Frericks says field maintenance, parking lot and culvert must be addressed before Paul Dennis Soccer Complex fields are used
QUINCY — Members of the Quincy youth soccer community chomping at the bit to play games — for both recreational and club teams — at the Paul Dennis Soccer Complex need to be patient.
The Quincy Park Board voted unanimously in October to approve the transfer of the 22-acre site at 4201 State from the Quinsippi Soccer League Association to the Quincy Park District. Rome Frericks, executive director of the Quincy Park District, says the complex’s seven fields won’t be used until the fall of 2024 — at the earliest.
“It takes time,” Frericks said during the “Frankie Say” podcast with Frankie Murphy Giesing recorded Wednesday for Muddy River TV. “When we turn on the water April 1, we hope there’s no leaks. The public needs to be patient. (The Park District’s proposed plan) gives us a year to get those fields on the same program that Boots Bush is on.”
Boots Bush Park is the site of the Park District’s spring and fall recreational leagues. The park is north of the Paul Dennis complex, separated only by a tree line and a chain-link fence.
Right now, all the Park District has is a signed donation agreement. Frericks said attorneys are working with Klingner and Associates on title work and surveys.
“There are two different easements, one from the 1920s that mentioned horses and carriages, and one from the 1940s,” Frericks said.
Frericks said the Park District has budgeted approximately $400,000 to make improvements at the soccer complex, with $100,000 set aside for a failed culvert at the entrance and $300,000 to mill and resurface the parking lot for more than 300 parking spots.
“But right now, we don’t even own it yet,” Frericks said. “Hopefully by March, we’ll have the title work and the surveys in our hands. We have to work with Ameren on the culvert that’s failed, and that’s a two-month process.”
The proposed plan calls for parking lot work to be completed during the summer. Frericks said Rick Miles, superintendent at Westview Golf Course, has the Boots Bush Park fields on a three-step maintenance program that he wants to start at Paul Dennis this spring. Frericks said he has about $15,000 set aside for that project.
He hopes to have a couple of fields ready for a recreational league for seventh- and eighth-grade students in the fall, with plans to open the entire complex in the spring of 2025.
Frericks wants the Park District staff to create a master site plan for the soccer complex that also might include a shelter house or walking trails.
“But you’ve got to crawl before you walk, and you’ve got to walk before you run,” he said. “We have a lot of irons in the fire right now.”
Among them are the installation of a $2 million irrigation project at Westview Golf Course, the installation of turf at two baseball/softball fields at the site of the former Wavering Pool and the construction of an all-inclusive playground/restroom at Wavering Park.
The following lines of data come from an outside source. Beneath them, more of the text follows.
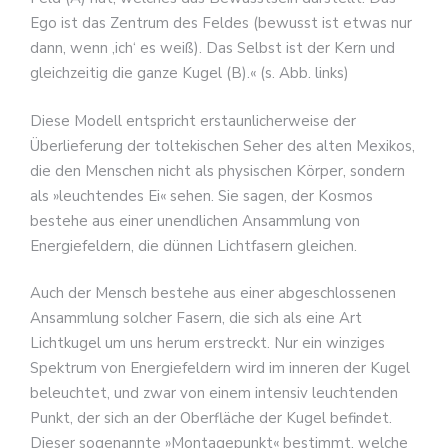
Ego ist das Zentrum des Feldes (bewusst ist etwas nur
dann, wenn ‚ich‘ es weiß). Das Selbst ist der Kern und
gleichzeitig die ganze Kugel (B).« (s. Abb. links)
Diese Modell entspricht erstaunlicherweise der
Überlieferung der toltekischen Seher des alten Mexikos,
die den Menschen nicht als physischen Körper, sondern
als »leuchtendes Ei« sehen. Sie sagen, der Kosmos
bestehe aus einer unendlichen Ansammlung von
Energiefeldern, die dünnen Lichtfasern gleichen.
Auch der Mensch bestehe aus einer abgeschlossenen
Ansammlung solcher Fasern, die sich als eine Art
Lichtkugel um uns herum erstreckt. Nur ein winziges
Spektrum von Energiefeldern wird im inneren der Kugel
beleuchtet, und zwar von einem intensiv leuchtenden
Punkt, der sich an der Oberfläche der Kugel befindet.
Dieser sogenannte »Montagepunkt« bestimmt, welche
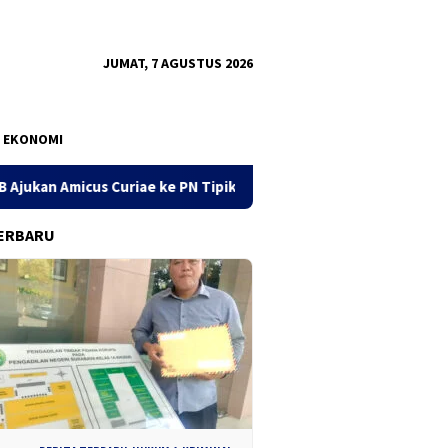
JUMAT, 7 AGUSTUS 2026
EKONOMI
 ke PN Tipikor Surabaya
141 Karton Rokok Diduga Ilegal 
ERBARU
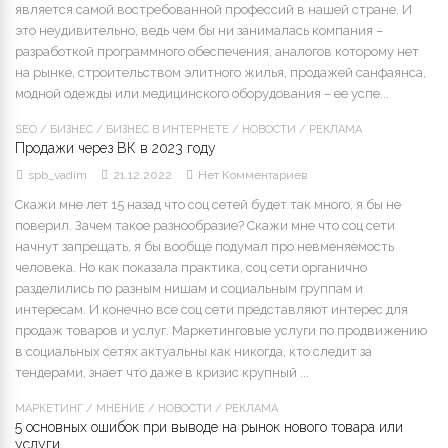
является самой востребованной профессий в нашей стране. И
это неудивительно, ведь чем бы ни занималась компания –
разработкой программного обеспечения, аналогов которому нет
на рынке, строительством элитного жилья, продажей санфаянса,
модной одежды или медицинского оборудования – ее успе...
SEO
/
БИЗНЕС
/
БИЗНЕС В ИНТЕРНЕТЕ
/
НОВОСТИ
/
РЕКЛАМА
Продажи через ВК в 2023 году
spb_vadim
21.12.2022
Нет Комментариев
Скажи мне лет 15 назад что соц сетей будет так много, я бы не
поверил. Зачем такое разнообразие? Скажи мне что соц сети
начнут запрещать, я бы вообще подумал про невменяемость
человека. Но как показала практика, соц сети органично
разделились по разным нишам и социальным группам и
интересам. И конечно все соц сети представляют интерес для
продаж товаров и услуг. Маркетинговые услуги по продвижению
в социальных сетях актуальны как никогда, кто следит за
тендерами, знает что даже в кризис крупный ...
МАРКЕТИНГ
/
МНЕНИЕ
/
НОВОСТИ
/
РЕКЛАМА
5 основных ошибок при выводе на рынок нового товара или
услуги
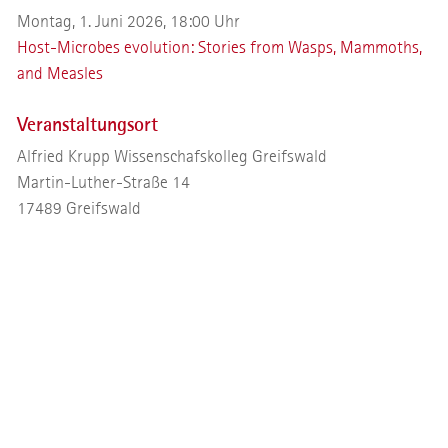
Montag, 1. Juni 2026, 18:00 Uhr
Host-Microbes evolution: Stories from Wasps, Mammoths,
and Measles
Veranstaltungsort
Alfried Krupp Wissenschafskolleg Greifswald
Martin-Luther-Straße 14
17489
Greifswald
Frericks said the number of players in the Park District’s recreational leagues has grown from 500 five years ago to nearly 1,700 this past year. (Some of those 1,700 players are counted in both the fall and spring leagues.) He said the popularity of weeknight games, leaving weekends free, has helped increase numbers.
Frericks also said he plans to have a meeting this fall to discuss renting the fields out and allowing Boots Bush and Paul Dennis to be the site of tournaments for local club teams. The Park District’s turf baseball/softball fields in Wavering and Moorman parks welcome dozens of traveling teams to Quincy on weekends during the spring and summer.
“We’ve got to get the property safe so people can get on it,” Frericks said. “We have to take our time to get where we need to go. … People want everything now, but the Park District doesn’t own it yet.”